I remembered these seductive qualities from when I first saw this movie in my mid teens. I recall thinking they were bold and enviable expressions of sexuality that I couldn’t fathom ever doing myself. So I was excited to watch the movie again to see how they look to me now that I’m 30.

But the film fails because its heroine is, ultimately, so empty. We don’t know why she does anything, what compels her to weld or to dance, who she wants to be. She is the heart of the film’s loose plot, but she’s just a shell of physicality and action. There are ample opportunities for women to talk—backstage at the club, when Alex and her sister Jeannie go ice skating, when Alex visits her elderly mentor, Hanna—but they mostly talk about men, or don’t talk at all. The film only barely passes the Bechdel test.

Perhaps we shouldn’t be surprised; Alex was never a great character. When the film was first released, critic Roger Ebert wrote: “This poor kid is so busy performing the pieces of business supplied to her by the manic screenwriters that she never gets a chance to develop a character.”

So why do we remember it differently? It may be because Alex was one of the first examples of strong, sexy female characters that began to pop up around the time when Flashdance came out. That might have distinguished her then, but it doesn’t stand up over time.

In the late 70s, many movies offered women roles as sex objects in need of saving—Carrie Fisher in Star Wars, Olivia Newton-John in Grease—or mothers/wives, like Meryl Streep in Sophie’s Choice, for which she won an Oscar in 1983. Starting in the early 80s, though, there was a proliferation of a new kind of female character, one who is feminine yet powerful. Think Sigourney Weaver’s Ripley in Alien. Most of these characters were limited to action movies, however. Flashdance’s Alex was a new brand of 80s girl, one who lived in the space of a rom-com but was strong and fiercely independent while still embracing her sexuality on her own terms.

To some less woke than Roger Ebert, Alex might have looked like this new strong female type, especially since other leading ladies at the time were even more flat, conventional, and oriented around men. But rewatching the movie in 2019, I find that Alex has more in common with the sex kittens and sexless moms because she is not a person who exists for herself. She’s a male fantasy embodied, there to be ogled while she works out, to stand up for herself and be hard-to-get only in a way that makes her sexier.

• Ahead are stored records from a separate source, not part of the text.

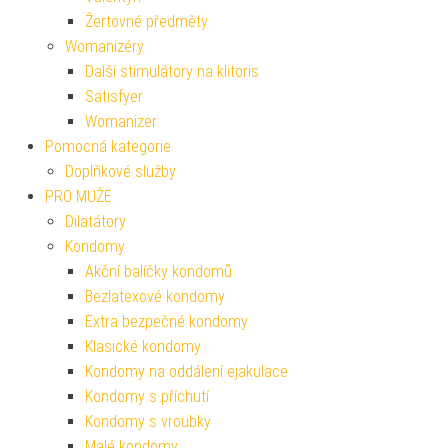
Žertovné předměty
Womanizéry
Další stimulátory na klitoris
Satisfyer
Womanizer
Pomocná kategorie
Doplňkové služby
PRO MUŽE
Dilatátory
Kondomy
Akční balíčky kondomů
Bezlatexové kondomy
Extra bezpečné kondomy
Klasické kondomy
Kondomy na oddálení ejakulace
Kondomy s příchutí
Kondomy s vroubky
Malé kondomy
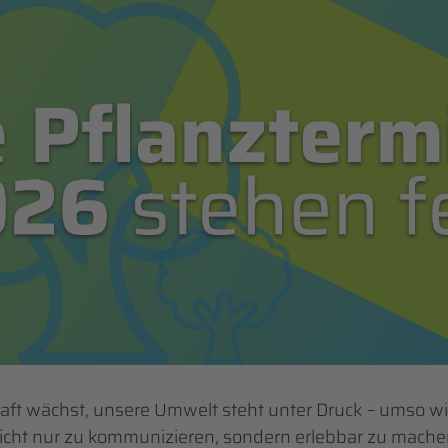
aft wächst, unsere Umwelt steht unter Druck – umso wich
cht nur zu kommunizieren, sondern erlebbar zu mache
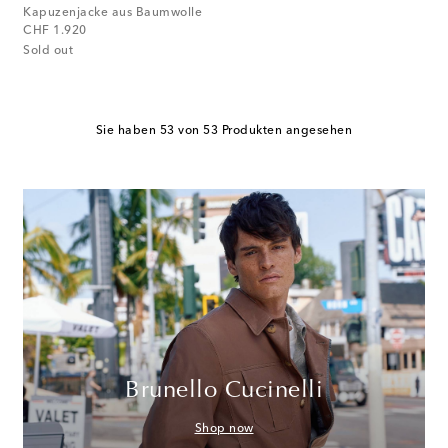
Kapuzenjacke aus Baumwolle
original price
CHF 1.920
Sold out
Sie haben 53 von 53 Produkten angesehen
Brunello Cucinelli
Shop now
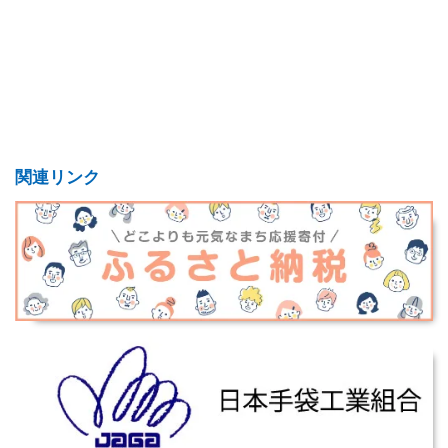
関連リンク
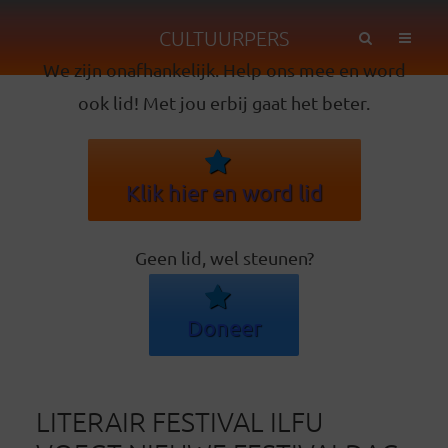
CULTUURPERS
We zijn onafhankelijk. Help ons mee en word
ook lid! Met jou erbij gaat het beter.
Klik hier en word lid
Geen lid, wel steunen?
Doneer
LITERAIR FESTIVAL ILFU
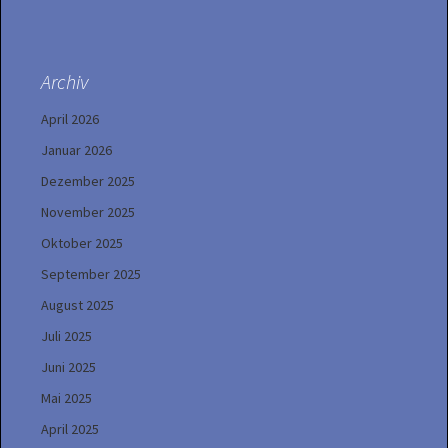
Archiv
April 2026
Januar 2026
Dezember 2025
November 2025
Oktober 2025
September 2025
August 2025
Juli 2025
Juni 2025
Mai 2025
April 2025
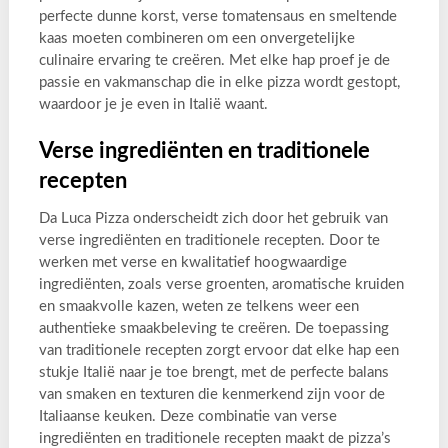
perfecte dunne korst, verse tomatensaus en smeltende
kaas moeten combineren om een onvergetelijke
culinaire ervaring te creëren. Met elke hap proef je de
passie en vakmanschap die in elke pizza wordt gestopt,
waardoor je je even in Italië waant.
Verse ingrediënten en traditionele
recepten
Da Luca Pizza onderscheidt zich door het gebruik van
verse ingrediënten en traditionele recepten. Door te
werken met verse en kwalitatief hoogwaardige
ingrediënten, zoals verse groenten, aromatische kruiden
en smaakvolle kazen, weten ze telkens weer een
authentieke smaakbeleving te creëren. De toepassing
van traditionele recepten zorgt ervoor dat elke hap een
stukje Italië naar je toe brengt, met de perfecte balans
van smaken en texturen die kenmerkend zijn voor de
Italiaanse keuken. Deze combinatie van verse
ingrediënten en traditionele recepten maakt de pizza’s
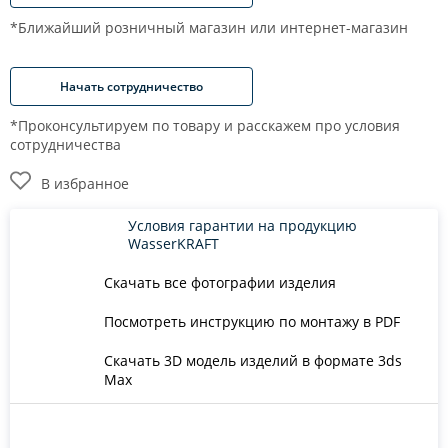
*Ближайший розничный магазин или интернет-магазин
Начать сотрудничество
*Проконсультируем по товару и расскажем про условия
сотрудничества
В избранное
Условия гарантии на продукцию
WasserKRAFT
Скачать все фотографии изделия
Посмотреть инструкцию по монтажу в PDF
Скачать 3D модель изделий в формате 3ds
Max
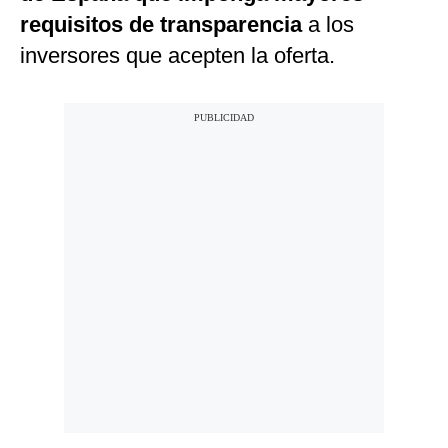
requisitos de transparencia
a los
inversores que acepten la oferta.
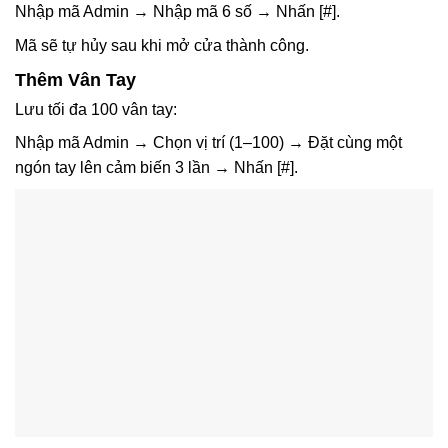
Nhập mã Admin → Nhập mã 6 số → Nhấn
[#]
.
Mã sẽ tự hủy sau khi mở cửa thành công.
Thêm Vân Tay
Lưu tối đa 100 vân tay:
Nhập mã Admin → Chọn vị trí (1–100) → Đặt cùng một
ngón tay lên cảm biến
3 lần
→ Nhấn
[#]
.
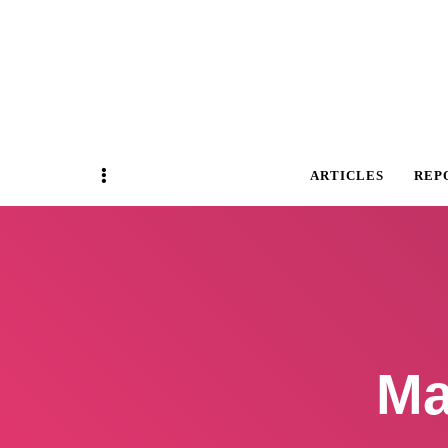
Magazine Business Event
BUSINESS E
Sidebar
ARTICLES
REP
Ma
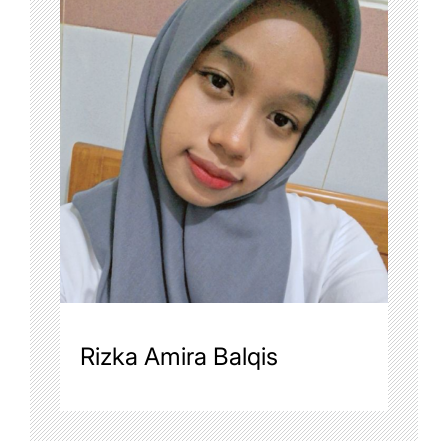
Rizka Amira Balqis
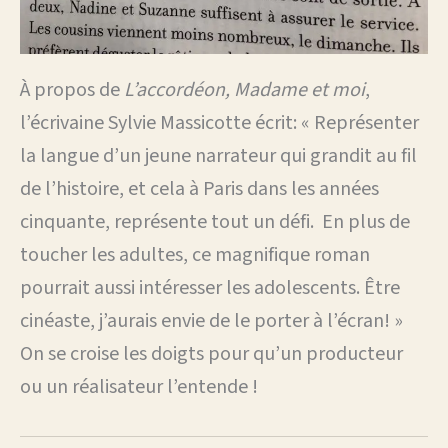
À propos de
L’accordéon, Madame et moi
,
l’écrivaine Sylvie Massicotte écrit: « Représenter
la langue d’un jeune narrateur qui grandit au fil
de l’histoire, et cela à Paris dans les années
cinquante, représente tout un défi. En plus de
toucher les adultes, ce magnifique roman
pourrait aussi intéresser les adolescents. Être
cinéaste, j’aurais envie de le porter à l’écran! »
On se croise les doigts pour qu’un producteur
ou un réalisateur l’entende !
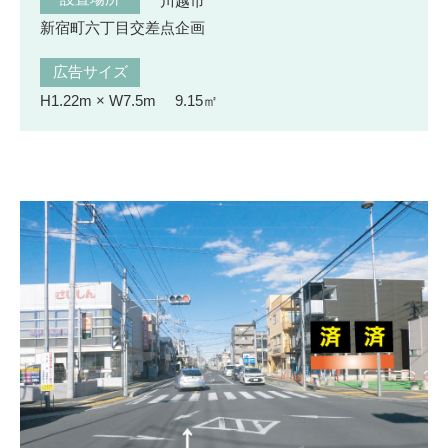
川越市
新宿町六丁目交差点企画
広告サイズ
H1.22m × W7.5m 9.15㎡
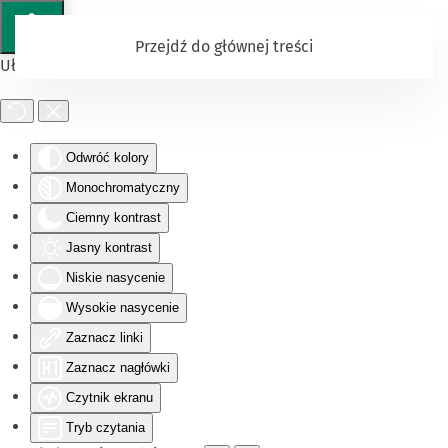
Przejdź do głównej treści
Ułatwienia dostępu
Odwróć kolory
Monochromatyczny
Ciemny kontrast
Jasny kontrast
Niskie nasycenie
Wysokie nasycenie
Zaznacz linki
Zaznacz nagłówki
Czytnik ekranu
Tryb czytania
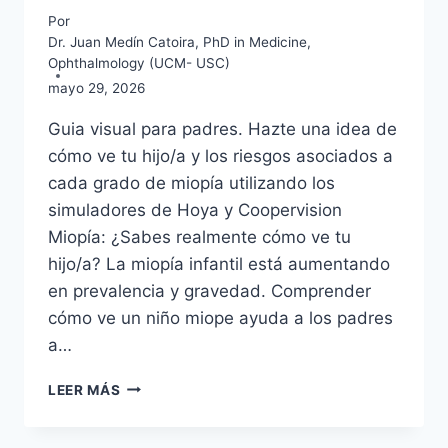
Por
Dr. Juan Medín Catoira, PhD in Medicine,
Ophthalmology (UCM- USC)
mayo 29, 2026
Guia visual para padres. Hazte una idea de
cómo ve tu hijo/a y los riesgos asociados a
cada grado de miopía utilizando los
simuladores de Hoya y Coopervision
Miopía: ¿Sabes realmente cómo ve tu
hijo/a? La miopía infantil está aumentando
en prevalencia y gravedad. Comprender
cómo ve un niño miope ayuda a los padres
a…
MIOPÍA:
LEER MÁS
SABES
REALMENTE
COMO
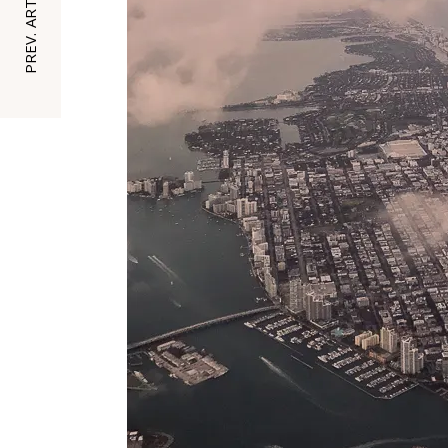
PREV. ARTICLE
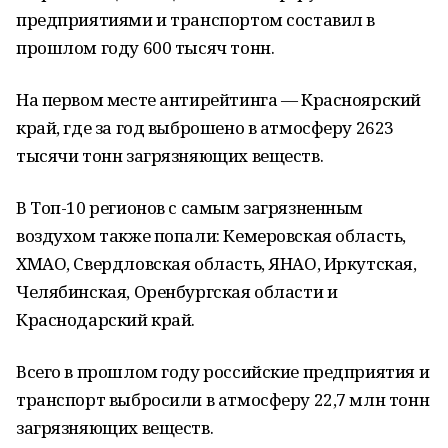
предприятиями и транспортом составил в
прошлом году 600 тысяч тонн.
На первом месте антирейтинга — Красноярский
край, где за год выброшено в атмосферу 2623
тысячи тонн загрязняющих веществ.
В Топ-10 регионов с самым загрязненным
воздухом также попали: Кемеровская область,
ХМАО, Свердловская область, ЯНАО, Иркутская,
Челябинская, Оренбургская области и
Краснодарский край.
Всего в прошлом году российские предприятия и
транспорт выбросили в атмосферу 22,7 млн тонн
загрязняющих веществ.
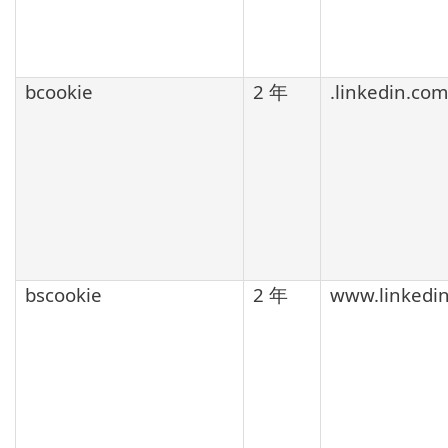
bcookie
2 年
.linkedin.com
bscookie
2 年
www.linkedi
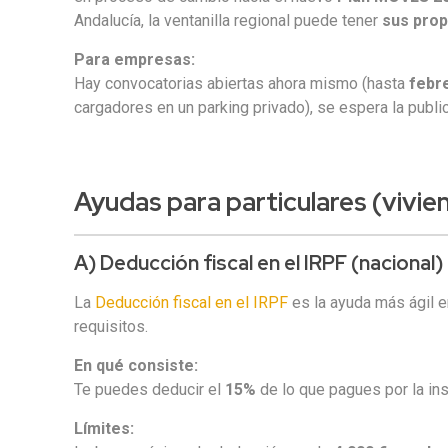
Andalucía, la ventanilla regional puede tener
sus prop
Para empresas:
Hay convocatorias abiertas ahora mismo (hasta
febr
cargadores en un parking privado), se espera la publi
Ayudas para particulares (vivi
A) Deducción fiscal en el IRPF (nacional
La
Deducción fiscal en el IRPF
es la ayuda más ágil e
requisitos.
En qué consiste:
Te puedes deducir el
15%
de lo que pagues por la ins
Límites:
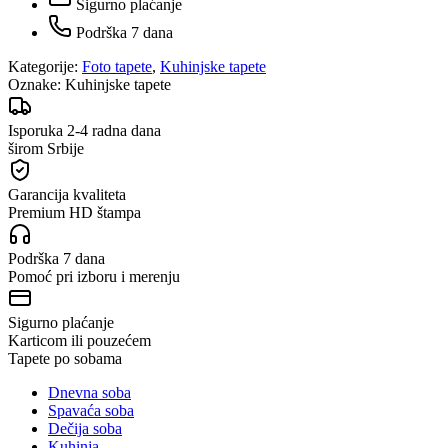
Sigurno plaćanje
Podrška 7 dana
Kategorije:
Foto tapete
,
Kuhinjske tapete
Oznake:
Kuhinjske tapete
Isporuka 2-4 radna dana
širom Srbije
Garancija kvaliteta
Premium HD štampa
Podrška 7 dana
Pomoć pri izboru i merenju
Sigurno plaćanje
Karticom ili pouzećem
Tapete po sobama
Dnevna soba
Spavaća soba
Dečija soba
Kuhinja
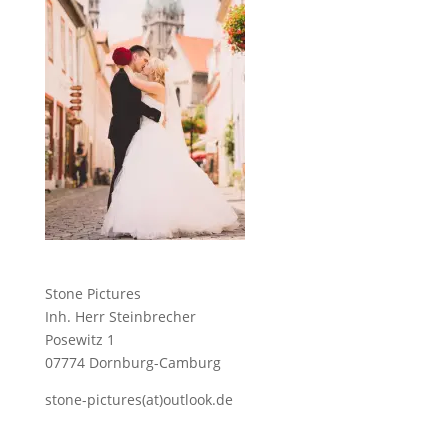
Stone Pictures
Inh. Herr Steinbrecher
Posewitz 1
07774 Dornburg-Camburg
stone-pictures(at)outlook.de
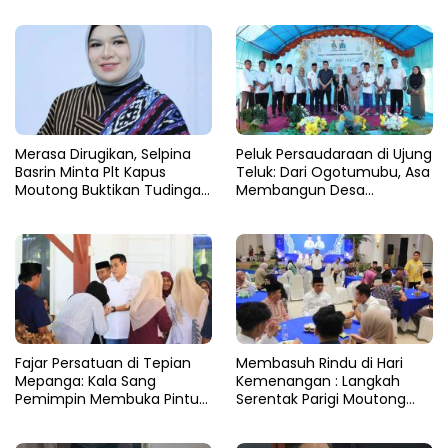
Rupatama Polda
Moutong
Merasa Dirugikan, Selpina
Peluk Persaudaraan di Ujung
Basrin Minta Plt Kapus
Teluk: Dari Ogotumubu, Asa
Moutong Buktikan Tudingan
Membangun Desa
Soal Aliran Dana Tambang
Dinyalakan
Fajar Persatuan di Tepian
​Membasuh Rindu di Hari
Mepanga: Kala Sang
Kemenangan : Langkah
Pemimpin Membuka Pintu
Serentak Parigi Moutong
Hati
Menenun Silaturahmi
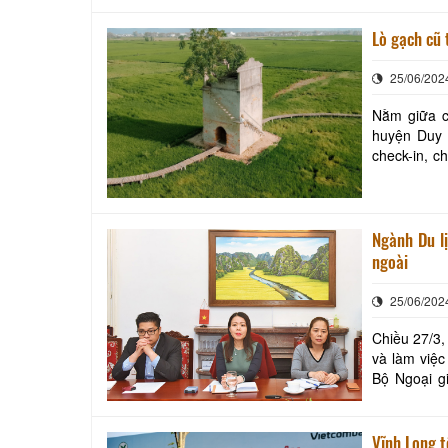
Lò gạch cũ 
25/06/202
Nằm giữa c
huyện Duy 
check-in, chụp hì
Hội An chừn
Ngành Du l
ngoài
25/06/202
Chiều 27/3,
và làm việc
Bộ Ngoại giao 
việc, về phí
Vĩnh Long 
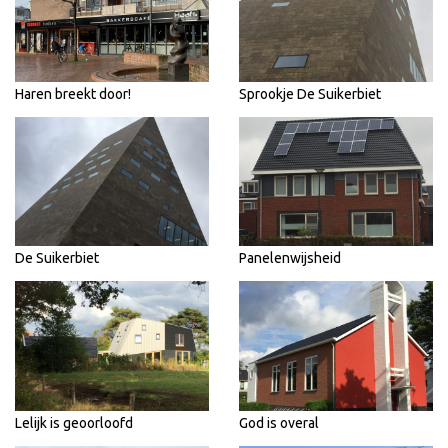
Haren breekt door!
Sprookje De Suikerbiet
De Suikerbiet
Panelenwijsheid
Lelijk is geoorloofd
God is overal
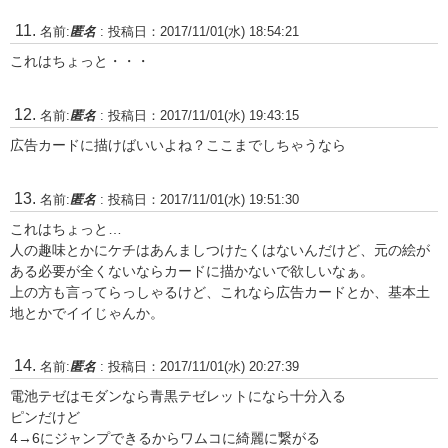
名前:
匿名
:
投稿日：2017/11/01(水) 18:54:21
これはちょっと・・・
名前:
匿名
:
投稿日：2017/11/01(水) 19:43:15
広告カードに描けばいいよね？ここまでしちゃうなら
名前:
匿名
:
投稿日：2017/11/01(水) 19:51:30
これはちょっと…
人の趣味とかにケチはあんましつけたくはないんだけど、元の絵が
ある必要が全くないならカードに描かないで欲しいなぁ。
上の方も言ってらっしゃるけど、これなら広告カードとか、基本土
地とかでイイじゃんか。
名前:
匿名
:
投稿日：2017/11/01(水) 20:27:39
電池テゼはモダンなら青黒テゼレットになら十分入る
ピンだけど
4→6にジャンプできるからワムコに綺麗に繋がる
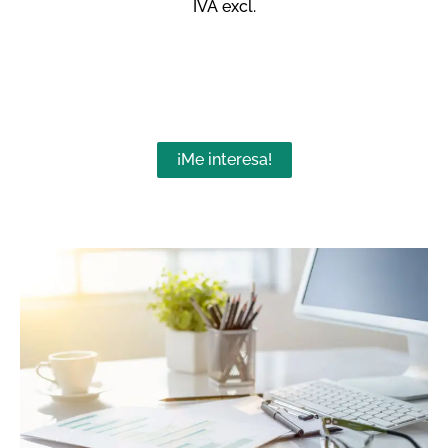
IVA excl.
¡Me interesa!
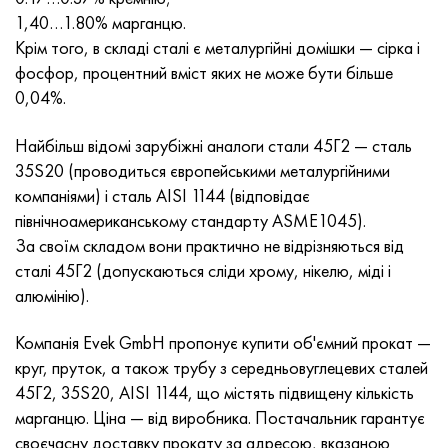
MP159
Стрічка, коло, дріт 56ДГНХ
Лист, круг, дріт ХН73МБТЮ
5B
1.4567 - aisi 304Cu
15Х16Н2АМ
30Х, aisi 5130, 30h
1,40…1.80% марганцю.
Крім того, в складі сталі є металургійні домішки — сірка і
Multimet n155
Стрічка 68НХВКТЮ
Труба ХН70Ю
ТЛ5
1.4570 - aisi303Cu
18Х11МНФБ
30хгс, 30hgs
фосфор, процентний вміст яких не може бути більше
0,04%.
Никрофер 5923 hMo
труба 79НМ
Труба ХН75МБТЮ
АТ-6
1.4574 - Alloy PH 15-7 Mo®
18Х12ВМБФР
30ХГСА, 30hgsa
Найбільш відомі зарубіжні аналоги стали 45Г2 — сталь
Никрофер 6030
Стрічка, коло, дріт 80НМ
Лист, круг, дріт ХН75ТБЮ
МС-6
1.4580 - aisi 316Cb
20Х12ВНМФ
30хгсн2а, 30hgsna
35S20 (проводиться європейськими металургійними
компаніями) і сталь AISI 1144 (відповідає
Нитроник 40
80НМВ-ВІ
Лист, круг, дріт ХН77ТЮ
14 титан
1.4597 - aisi 204Cu
20Х3МВФ
30хн2ма, 30CrNiMo8
північноамериканському стандарту ASME1045).
За своїм складом вони практично не відрізняються від
Нитроник 50
80НХС
труба ХН77ТЮР
СП -17
Сплав 28 - 1.4563
21НКМТ
30хн3а, 31nicr14
сталі 45Г2 (допускаються сліди хрому, нікелю, міді і
алюмінію).
Нитроник 60
81НМА
труба ХН78Т
40 титан
Сплав 31 - 1.4562
37Х12Н8Г8МФБ
34хн3ма, 36NiCrMo16, 35NiCrMo16
Компанія Evek GmbH пропонує купити об'ємний прокат —
Нитроник 75
Види прецизійних сплавів
Лист, круг, дріт ХН80ТБЮ
Сплав 254smo® - 1.4547
40Х10С2М
35hgs, 35хгс
круг, пруток, а також трубу з середньовуглецевих сталей
45Г2, 35S20, AISI 1144, що містять підвищену кількість
Нимоник 80а
термобіметалів
Лист, круг, дріт Н65М
Сплав 926 - 1.4529
40Х9С2
35hgsa, 35ХГСА
марганцю. Ціна — від виробника. Постачальник гарантує
своєчасну доставку прокату за адресою, вказаною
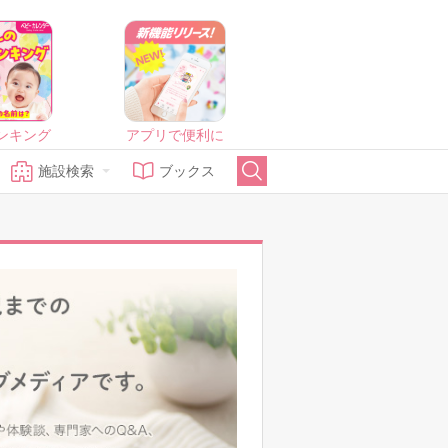
ンキング
アプリで便利に
施設検索
ブックス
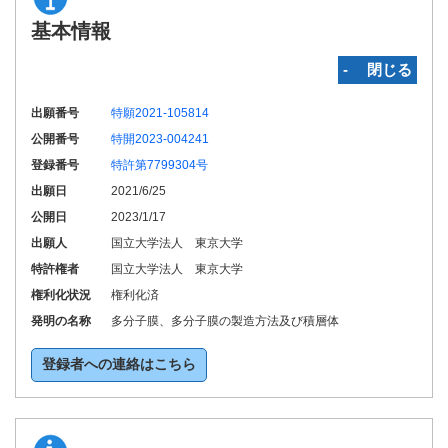
基本情報
‐ 閉じる
出願番号
特願2021-105814
公開番号
特開2023-004241
登録番号
特許第7799304号
出願日
2021/6/25
公開日
2023/1/17
出願人
国立大学法人 東京大学
特許権者
国立大学法人 東京大学
権利化状況
権利化済
発明の名称
多分子膜、多分子膜の製造方法及び積層体
登録者への連絡はこちら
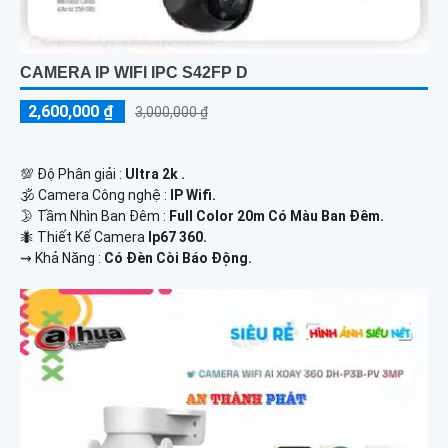
CAMERA IP WIFI IPC S42FP D
2,600,000 ₫
3,000,000 ₫
💯 Độ Phân giải :
Ultra 2k .
🕉️ Camera Công nghệ :
IP Wifi.
🌛 Tầm Nhìn Ban Đêm :
Full Color 20m Có Màu Ban Đêm.
🐜 Thiết Kế Camera
Ip67 360.
️⇝ Khả Năng :
Có Đèn Còi Báo Động.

This is, no doubt, because of how Alex is written. Screenwriter Joe Eszterhas co-wrote Flashdance, along with several other films depicting sexy, ambitious women, such as Basic Instinct and Showgirls. Eszterhas notoriously excels at writing strong, sinister women. He just has no idea what makes them tick.

It’s hard to think that this would have happened if Flashdance were written by a woman. It’s not hard to picture what the film would be like if it got a 2019 revamp, a la Ghostbusters and Ocean’s 11—we’d get many more montages and complex storylines that give Alex depth of character and inner life, as well as for the women around her. And many fewer shots of her bikini line.